Although the NWS predicted a 20 percent chance of snow before 9 this morning, Cuprowski said Bartow County services were taking no chances.
“Well, we are taking worst-case scenario because it seems to be changing literally by the minute. Just doing visual inspections outside, it’s getting worse by the minute, but we’re hoping exactly that snowfall is not going to be as bad as we anticipated. But we’re still preparing for it and we’re keeping our [emergency operation center] open and active — the full operation — probably for the next at least 36 hours. We’ll see what happens tomorrow afternoon.”
Snow, however, would be preferable to ice, he added.
“That’s some of our biggest concern right there. I don’t think it’ll be as bad if it snows. We can handle that. The ice will be more of a challenge,” Cuprowski said.
Cuprowski asked for patience from Bartow County residents as road crews continued working to keep streets clear. He said staying off the roads would be the most beneficial way to improve the situation.
“That’s been the saving grace of this whole thing, I think. People really just sat back on this one and did what was asked of them. ... It speeds the whole process up right there,” he said.
On a larger scale, across the state, the Red Cross continued to work with emergency agencies and community partners to offer assistance during the storm.
According to a press release, planning began over the weekend to ensure that partner-operated warming centers and emergency shelters have access to needed items. Food and water, along with cots, blankets, pillows and personal hygiene kits are among the supplies the Red Cross made available to county governments, churches and emergency management agencies.
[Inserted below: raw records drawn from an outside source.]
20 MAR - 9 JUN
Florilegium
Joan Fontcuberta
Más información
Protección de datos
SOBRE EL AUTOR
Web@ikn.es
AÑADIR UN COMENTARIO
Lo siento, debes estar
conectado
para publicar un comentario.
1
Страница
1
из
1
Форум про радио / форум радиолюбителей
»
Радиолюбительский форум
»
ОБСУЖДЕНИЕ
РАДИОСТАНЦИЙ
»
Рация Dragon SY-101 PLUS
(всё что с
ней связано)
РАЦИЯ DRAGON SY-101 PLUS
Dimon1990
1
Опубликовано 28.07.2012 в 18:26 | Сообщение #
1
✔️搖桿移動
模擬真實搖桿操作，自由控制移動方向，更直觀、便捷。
Red Cross volunteers are also helping to staff some partner facilities in addition to Red Cross-run shelters.
The Red Cross also urged Georgia residents to stay indoors and avoid getting out on the roads.
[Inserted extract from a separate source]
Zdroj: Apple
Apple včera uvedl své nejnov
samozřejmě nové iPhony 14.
“Those who must drive to seek shelter should make sure their vehicles are ready for conditions by having a window scraper, kitty litter or sand in case they get stuck, extra clothes and a disaster supplies kit containing snacks, water, blankets and other necessities in the trunk,” the release states. “It’s also a good idea to let someone know where you are going, the route you plan to take, and when you expect to get there.”
Locally, shelters available to Bartow County residents include the Houston Suggs Youth Facility, 31 Beavers Drive N.W., Cartersville, and a Red Top Mountain State Park facility at 50 Lodge Road S.E., Cartersville.
For those in the north end of the county, the Adairsville Police Department began using its station as a warming and relief shelter on Tuesday. The station opened at 9 p.m. for those in need, according to an APD press release. Citizens were advised to bring warm clothing and blankets with them. However, Chief Robert Jones asked residents only to use the shelter if they were without electricity, saying space was limited. APD also offered the use of a four-wheel-drive vehicle if motorists were stranded and in need of assistance.
According to the release, APD plans to operate the shelter through this evening, unless there is a power outage. Anyone unable to reach the shelter is asked to dial 911 for an officer’s assistance.
Georgia Power stated more than 143,000 customers were without power Wednesday evening, even though the company was able to restore service to 113,000 customers the same day.
A total of 250,000 customers were affected since early Wednesday morning, with most occurring since 6 a.m., according to the release.
New outages can be reported by calling 888-891-0983, or visiting www.georgiapower.com/storm. The status of an outage can be checked on the website as well.
In its own press release, the Georgia Emergency Management Agency urged motorists to stay off the road due to the threat of increasing icy conditions across the state.
“Ice can be deceptively dangerous, difficult to anticipate, and extremely difficult to drive on. Bridges and overpasses will ice first,” the release stated.
The NWS ice storm and winter weather warnings remain in effect for the upper half of the state. Forecasters are predicting what are described as “extremely hazardous” conditions, which will cause power outages and substantial structural damage due to falling trees and ice.
Residents outside of the storm warning area may also face the threat of icy road conditions. A state of emergency remains in effect for 91 counties.
GDOT will focus on keeping highways passable for emergency purposes only. The overall goal, according to the release, is to keep all roads passable, but the extent of that challenge is unknown as weather conditions are expected to deteriorate throughout the day. Motorists who need to travel for emergency purposes are advised to reduce their speed, avoid GDOT trucks on the road and closely follow travel information as the weather system brings changing conditions.
Motorists can monitor real-time road conditions at Georgia 511 www.511ga.org.